5 Types of Patio Covers - Which is best for you? - Proline Range Hoods

Are you building an outdoor kitchen? One of the first things to consider is the patio cover. There are a few different types of patio covers and each one has its unique pros and cons.

We’ll help you choose which patio cover is best for you. At the end, we’ll go over some important things to consider when choosing an outdoor patio cover.

Open Roof Pergolas

An open roof pergola is an outdoor structure with a grid-style roof. There are many different types of pergolas. Most pergolas have an open roof. It features horizontal beams allowing the most light in and offering the least weather protection. Louvered pergolas feature angled horizontal beams which let some light in and offer some weather protection.

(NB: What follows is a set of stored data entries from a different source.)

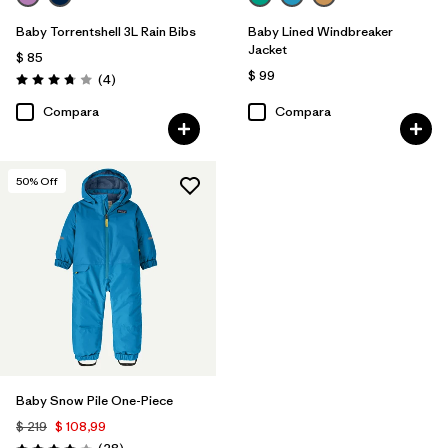
Baby Torrentshell 3L Rain Bibs
Baby Lined Windbreaker
Jacket
$ 85
$ 99
Comentarios
(4
)
Valoración: 3.8 / 5
Compara
Compara
50
% Off
Baby Snow Pile One-Piece
$ 219
$ 108,99
Comentarios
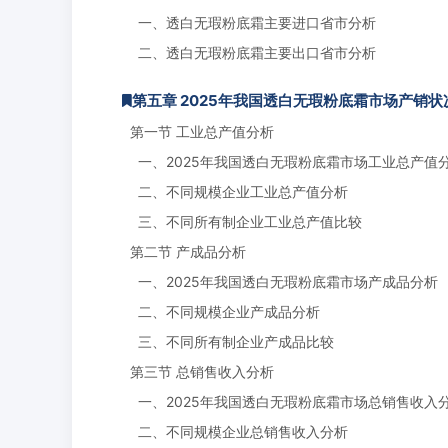
一、透白无瑕粉底霜主要进口省市分析
二、透白无瑕粉底霜主要出口省市分析
第五章 2025年我国透白无瑕粉底霜市场产销
第一节 工业总产值分析
一、2025年我国透白无瑕粉底霜市场工业总产值
二、不同规模企业工业总产值分析
三、不同所有制企业工业总产值比较
第二节 产成品分析
一、2025年我国透白无瑕粉底霜市场产成品分析
二、不同规模企业产成品分析
三、不同所有制企业产成品比较
第三节 总销售收入分析
一、2025年我国透白无瑕粉底霜市场总销售收入
二、不同规模企业总销售收入分析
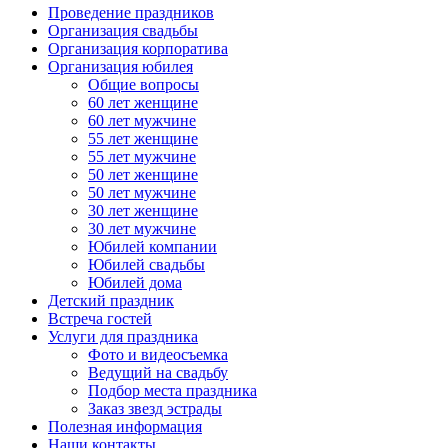
Проведение праздников
Организация свадьбы
Организация корпоратива
Организация юбилея
Общие вопросы
60 лет женщине
60 лет мужчине
55 лет женщине
55 лет мужчине
50 лет женщине
50 лет мужчине
30 лет женщине
30 лет мужчине
Юбилей компании
Юбилей свадьбы
Юбилей дома
Детский праздник
Встреча гостей
Услуги для праздника
Фото и видеосъемка
Ведущий на свадьбу
Подбор места праздника
Заказ звезд эстрады
Полезная информация
Наши контакты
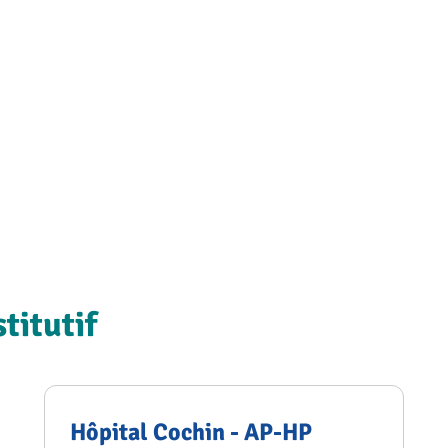
titutif
Hôpital Cochin - AP-HP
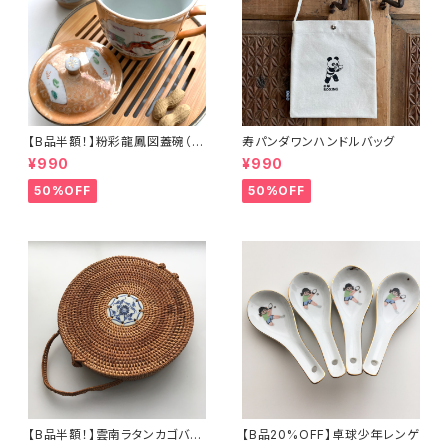
【B品半額！】粉彩龍鳳図蓋碗（8
寿パンダワンハンドルバッグ
0年代景徳鎮デッドストック）
¥990
¥990
50%OFF
50%OFF
【B品半額！】雲南ラタンカゴバッ
【B品20%OFF】卓球少年レンゲ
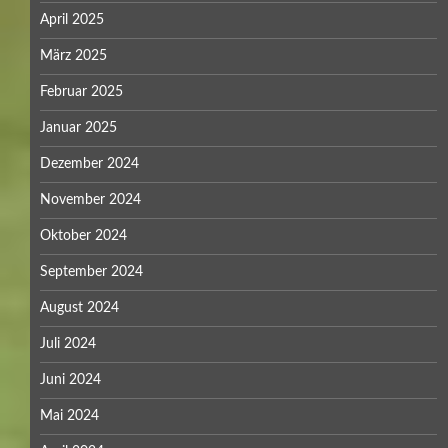
April 2025
März 2025
Februar 2025
Januar 2025
Dezember 2024
November 2024
Oktober 2024
September 2024
August 2024
Juli 2024
Juni 2024
Mai 2024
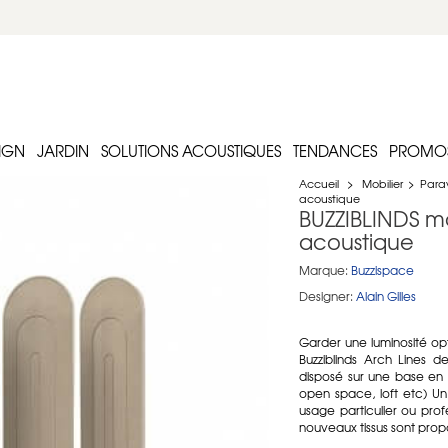
IGN
JARDIN
SOLUTIONS ACOUSTIQUES
TENDANCES
PROMO
Accueil
>
Mobilier
>
Parav
acoustique
BUZZIBLINDS mo
acoustique
Marque:
Buzzispace
Designer:
Alain Gilles
Garder une luminosité opt
Buzziblinds Arch Lines d
disposé sur une base en 
open space, loft etc) U
usage particulier ou pro
nouveaux tissus sont propo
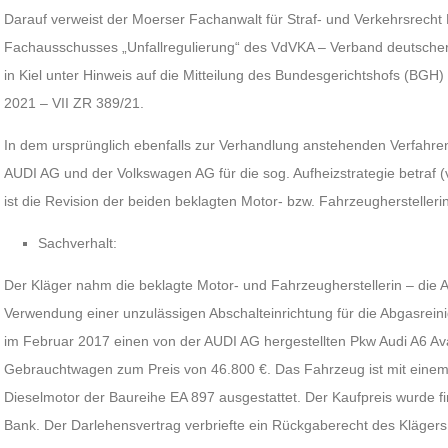
Darauf verweist der Moerser Fachanwalt für Straf- und Verkehrsrecht B
Fachausschusses „Unfallregulierung“ des VdVKA – Verband deutscher 
in Kiel unter Hinweis auf die Mitteilung des Bundesgerichtshofs (BGH
2021 – VII ZR 389/21.
In dem ursprünglich ebenfalls zur Verhandlung anstehenden Verfahren
AUDI AG und der Volkswagen AG für die sog. Aufheizstrategie betraf (v
ist die Revision der beiden beklagten Motor- bzw. Fahrzeugherstell
Sachverhalt:
Der Kläger nahm die beklagte Motor- und Fahrzeugherstellerin – di
Verwendung einer unzulässigen Abschalteinrichtung für die Abgasrein
im Februar 2017 einen von der AUDI AG hergestellten Pkw Audi A6 Ava
Gebrauchtwagen zum Preis von 46.800 €. Das Fahrzeug ist mit einem
Dieselmotor der Baureihe EA 897 ausgestattet. Der Kaufpreis wurde fi
Bank. Der Darlehensvertrag verbriefte ein Rückgaberecht des Klägers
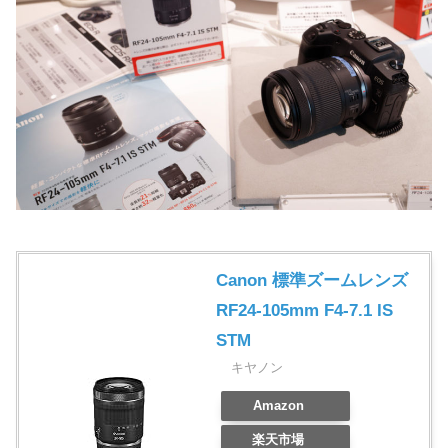
Canon 標準ズームレンズ
RF24-105mm F4-7.1 IS
STM
キヤノン
Amazon
楽天市場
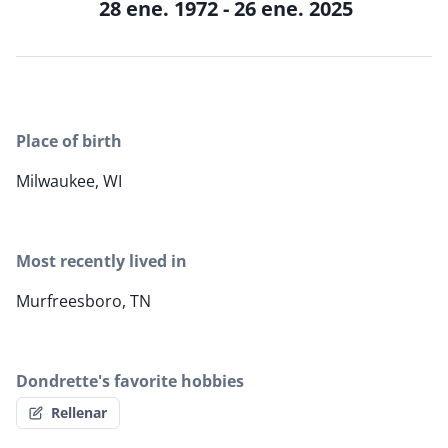
28 ene. 1972 - 26 ene. 2025
Place of birth
Milwaukee, WI
Most recently lived in
Murfreesboro, TN
Dondrette's favorite hobbies
Rellenar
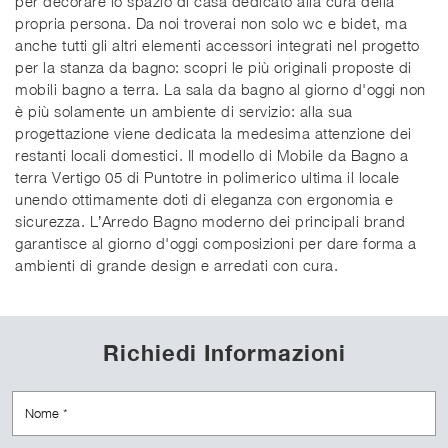
per decorare lo spazio di casa dedicato alla cura della
propria persona. Da noi troverai non solo wc e bidet, ma
anche tutti gli altri elementi accessori integrati nel progetto
per la stanza da bagno: scopri le più originali proposte di
mobili bagno a terra. La sala da bagno al giorno d'oggi non
è più solamente un ambiente di servizio: alla sua
progettazione viene dedicata la medesima attenzione dei
restanti locali domestici. Il modello di Mobile da Bagno a
terra Vertigo 05 di Puntotre in polimerico ultima il locale
unendo ottimamente doti di eleganza con ergonomia e
sicurezza. L’Arredo Bagno moderno dei principali brand
garantisce al giorno d'oggi composizioni per dare forma a
ambienti di grande design e arredati con cura.
Richiedi Informazioni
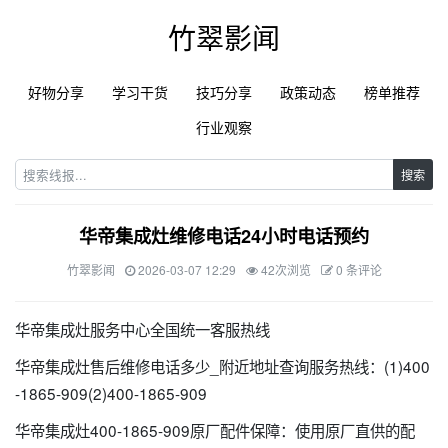
竹翠影闻
好物分享
学习干货
技巧分享
政策动态
榜单推荐
行业观察
搜索
华帝集成灶维修电话24小时电话预约
竹翠影闻
2026-03-07 12:29
42次浏览
0 条评论
华帝集成灶服务中心全国统一客服热线
华帝集成灶售后维修电话多少_附近地址查询服务热线：(1)400
-1865-909(2)400-1865-909
华帝集成灶400-1865-909原厂配件保障：使用原厂直供的配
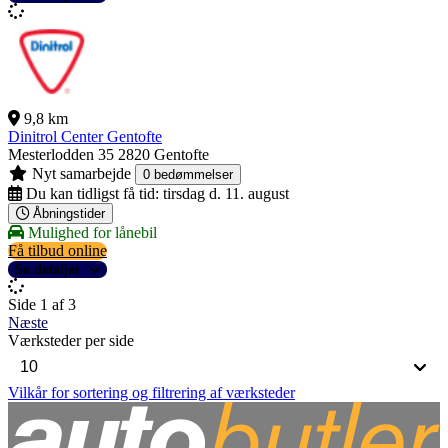
9,8 km
Dinitrol Center Gentofte
Mesterlodden 35
2820 Gentofte
Nyt samarbejde
0 bedømmelser
Du kan tidligst få tid:
tirsdag d. 11. august
Åbningstider
Mulighed for lånebil
Få tilbud online
Se detaljer
Side 1 af 3
Næste
Værksteder per side
Vilkår for sortering og filtrering af værksteder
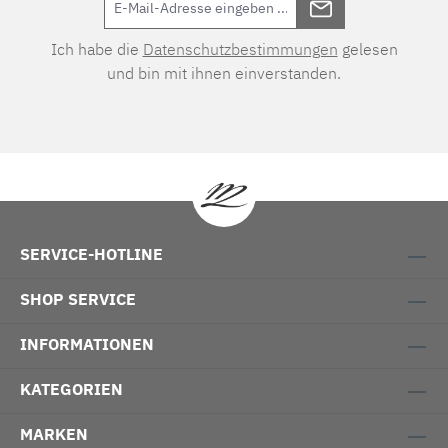
Ich habe die
Datenschutzbestimmungen
gelesen
und bin mit ihnen einverstanden.
SERVICE-HOTLINE
SHOP SERVICE
INFORMATIONEN
KATEGORIEN
MARKEN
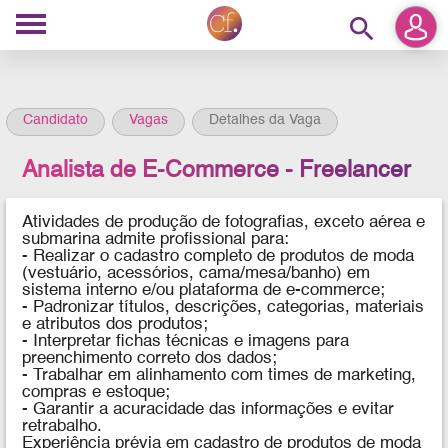
search
Candidato
Vagas
Detalhes da Vaga
Analista de E-Commerce - Freelancer
Atividades de produção de fotografias, exceto aérea e
submarina admite profissional para:
- Realizar o cadastro completo de produtos de moda
(vestuário, acessórios, cama/mesa/banho) em
sistema interno e/ou plataforma de e-commerce;
- Padronizar títulos, descrições, categorias, materiais
e atributos dos produtos;
- Interpretar fichas técnicas e imagens para
preenchimento correto dos dados;
- Trabalhar em alinhamento com times de marketing,
compras e estoque;
- Garantir a acuracidade das informações e evitar
retrabalho.
Experiência prévia em cadastro de produtos de moda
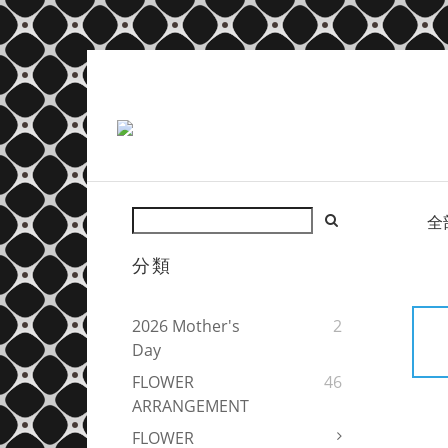
全
分類
2026 Mother's
2
Day
FLOWER
46
ARRANGEMENT
FLOWER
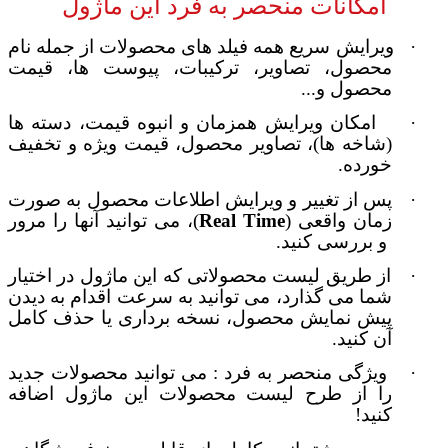
امکانات
منحصر به فرد این ماژول
·
ویرایش سریع همه فیلد های محصولات از جمله نام
محصول، تصاویر، ترکیبات، پیوست ها، قیمت
محصول و...
·
امکان ویرایش همزمان و انبوه قیمت، دسته ها
(شاخه ها)، تصاویر محصول، قیمت ویژه و تخفیف
خورده.
·
پس از تغییر و ویرایش اطلاعات محصول به صورت
زمان واقعی (
Real Time
)، می توانید آنها را مرور
و بررسی
کنید.
·
از طریق لیست محصولاتی که این ماژول در اختیار
شما می گذارد، می توانید به سرعت اقدام به دیدن
پیش نمایش محصول، نسخه برداری یا حذف کامل
آن کنید.
·
ویژگی منحصر به فرد : می توانید محصولات جدید
را از طرح لیست محصولات این ماژول اضافه
کنید!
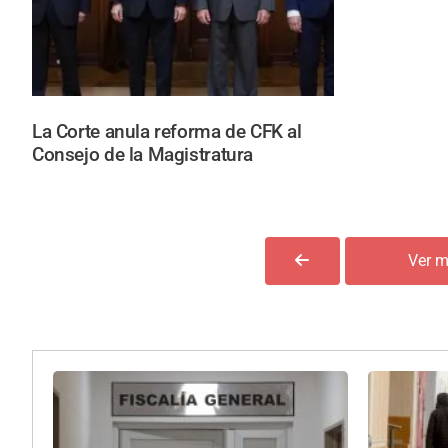
La Corte anula reforma de CFK al
Consejo de la Magistratura
Ver m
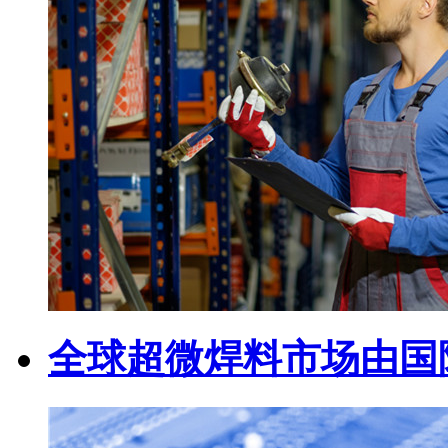
全球超微焊料市场由国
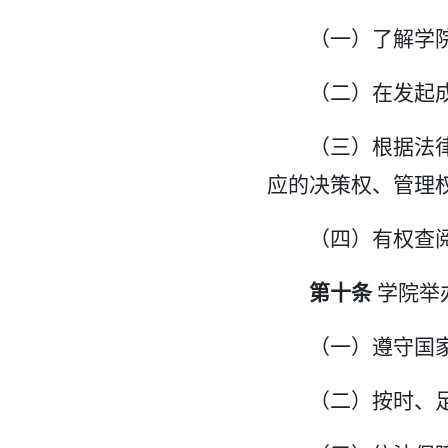
（一）了解学
（二）在发起
（三）根据法
应的决策权、管理
（四）有权查
第十条
学院举
（一）遵守国
（二）按时、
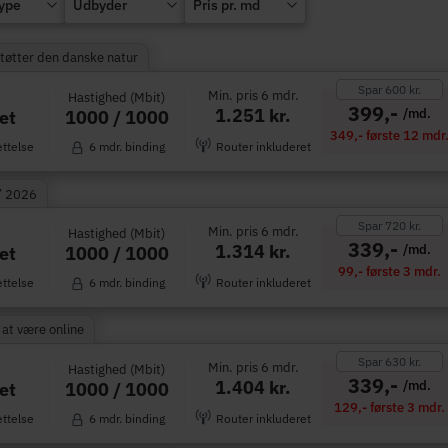
type
Udbyder
Pris pr. md
Støtter den danske natur
Spar 600 kr.
Min. pris 6 mdr.
Hastighed (Mbit)
399,-
1.251 kr.
/md.
1000 / 1000
et
349,- første 12 mdr
ettelse
6 mdr. binding
Router inkluderet
” 2026
Spar 720 kr.
Min. pris 6 mdr.
Hastighed (Mbit)
339,-
1.314 kr.
/md.
1000 / 1000
et
99,- første 3 mdr.
ettelse
6 mdr. binding
Router inkluderet
 at være online
Spar 630 kr.
Min. pris 6 mdr.
Hastighed (Mbit)
339,-
1.404 kr.
/md.
1000 / 1000
et
129,- første 3 mdr.
ettelse
6 mdr. binding
Router inkluderet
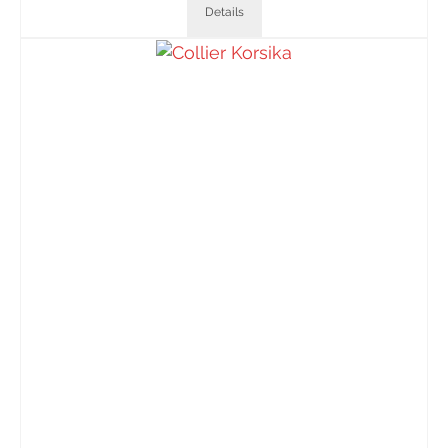
Details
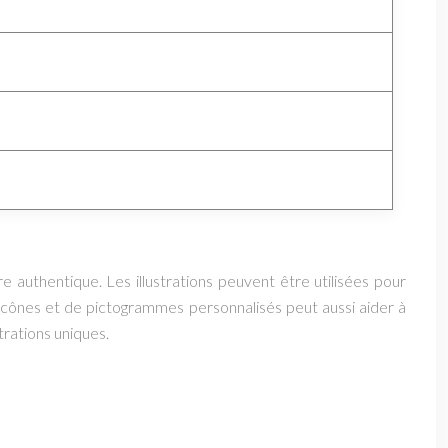
e authentique. Les illustrations peuvent être utilisées pour
d’icônes et de pictogrammes personnalisés peut aussi aider à
trations uniques.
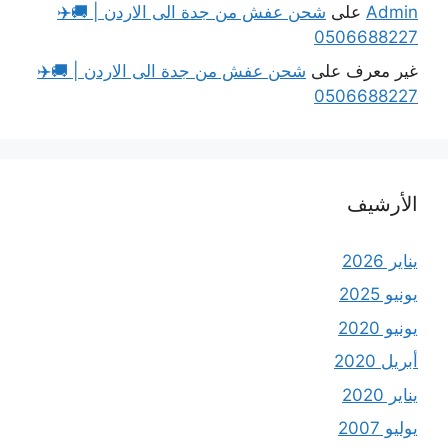
Admin
على
شحن عفش من جدة الى الاردن | 🚚✈️
0506688227
غير معرف
على
شحن عفش من جدة الى الاردن | 🚚✈️
0506688227
الأرشيف
يناير 2026
يونيو 2025
يونيو 2020
أبريل 2020
يناير 2020
يوليو 2007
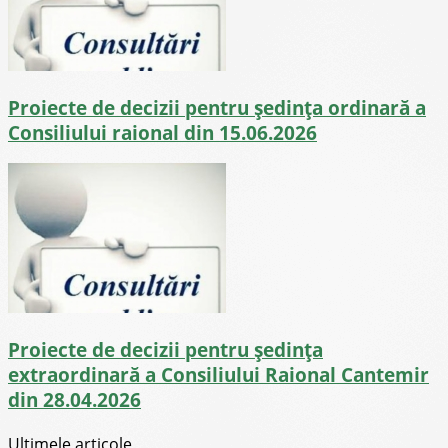
Proiecte de decizii pentru ședința ordinară a
Consiliului raional din 15.06.2026
Proiecte de decizii pentru ședința
extraordinară a Consiliului Raional Cantemir
din 28.04.2026
Ultimele articole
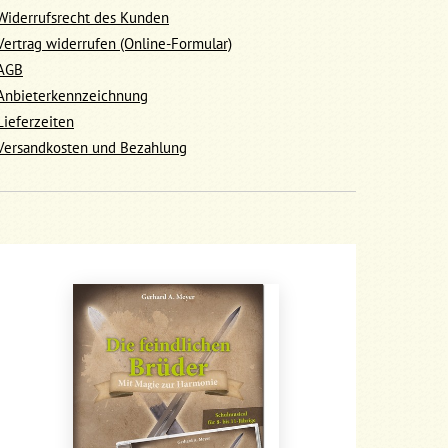
Widerrufsrecht des Kunden
Vertrag widerrufen (Online-Formular)
AGB
Anbieterkennzeichnung
Lieferzeiten
Versandkosten und Bezahlung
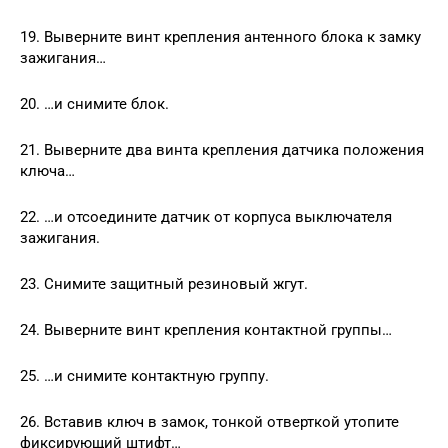
19. Выверните винт крепления антенного блока к замку
зажигания…
20. …и снимите блок.
21. Выверните два винта крепления датчика положения
ключа…
22. …и отсоедините датчик от корпуса выключателя
зажигания.
23. Снимите защитный резиновый жгут.
24. Выверните винт крепления контактной группы…
25. …и снимите контактную группу.
26. Вставив ключ в замок, тонкой отверткой утопите
фиксирующий штифт…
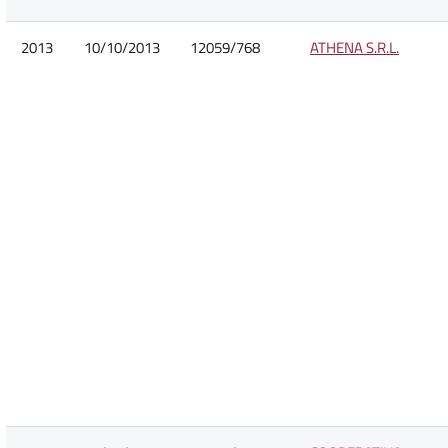
2013
10/10/2013
12059/768
ATHENA S.R.L.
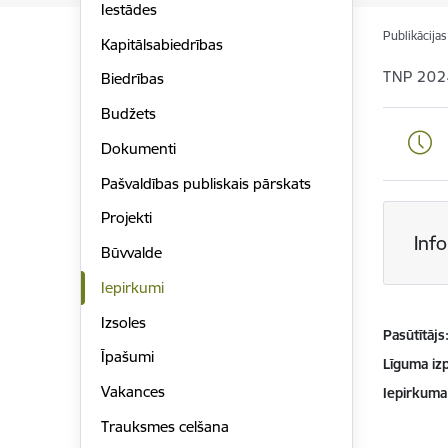
Iestādes
Publikācija
Kapitālsabiedrības
TNP 202
Biedrības
Budžets
Dokumenti
Pašvaldības publiskais pārskats
Projekti
Inf
Būvvalde
Iepirkumi
Izsoles
Pasūtītājs
Īpašumi
Līguma izp
Vakances
Iepirkuma
Trauksmes celšana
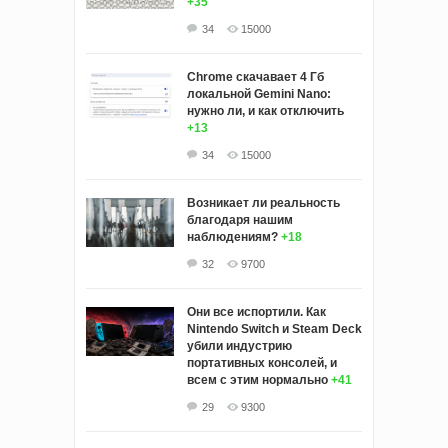
+35
34
15000
Chrome скачавает 4 Гб
локальной Gemini Nano:
нужно ли, и как отключить
+13
34
15000
Возникает ли реальность
благодаря нашим
наблюдениям?
+18
32
9700
Они все испортили. Как
Nintendo Switch и Steam Deck
убили индустрию
портативных консолей, и
всем с этим нормально
+41
29
9300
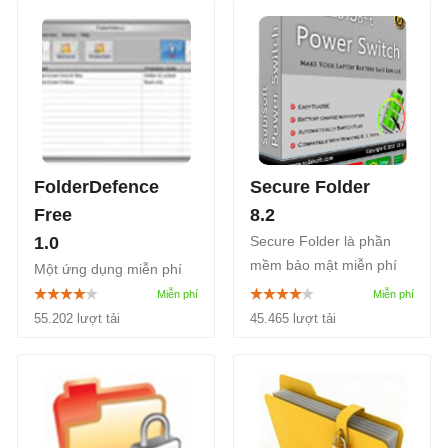
FolderDefence
Secure Folder
Free
8.2
1.0
Secure Folder là phần
mềm bảo mật miễn phí
Một ứng dụng miễn phí
đến từ hãng Subin Ninan.
cho phép người dùng bảo
Secure Folder giúp bảo
vệ các thông tin cá nhân
55.202 lượt tải
45.465 lượt tải
vệ file cá nhân an toàn
của họ một cách an toàn
trên máy tính Windows.
với 4 phương pháp bảo
vệ được cung cấp...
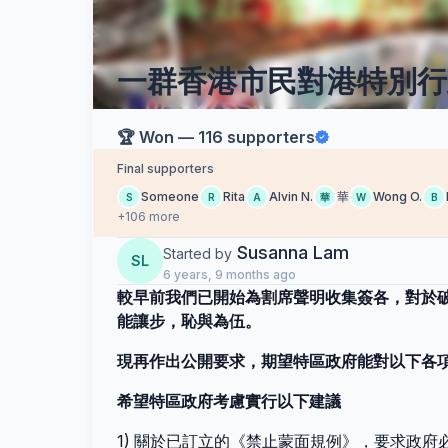
一群香港市民對港特別行
🏆 Won — 116 supporters
Final supporters
Someone
Rita
Alvin N.
華
Wong O.
S
R
A
華
W
B
+106 more
Susanna Lam
Started by
SL
6 years, 9 months ago
較早前我們已開始為割席聲明收集簽各，對於
能讓步，恥與為伍。
現再作出公開要求，期望特區政府能對以下各
希望特區政府考慮實行以下建議
1) 關於已訂立的《禁止蒙面規例》，要求政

Some have flat roofs offering full protection from the elements. But this is not as common as open roof pergolas.

Open roof pergolas can either be freestanding or built as an extension of your home.

Open Roof Pergola Pros

  • Cost-effective
  • Can be built free-standing or near your home
  • Modern, trending style
  • Can DIY
  • Open concept design gives you and your guests a lot of space

Open Roof Pergola Cons

  • Color fades over time
  • Offer little weather protection and shade
  • Requires frequent maintenance
  • No raised floor, which may allow water to collect during inclement weather

Retractable Fabric Patio Awning

An awning is a roof extension that provides you with shade. Fixed awnings are permanent and cannot be retracted. They are typically made of metal because they have to withstand the elements. Retractable awnings can retract when not in use or during heavy weather. They are typically made of fabric and cannot withstand the elements. Most patio awnings are retractable fabric awnings.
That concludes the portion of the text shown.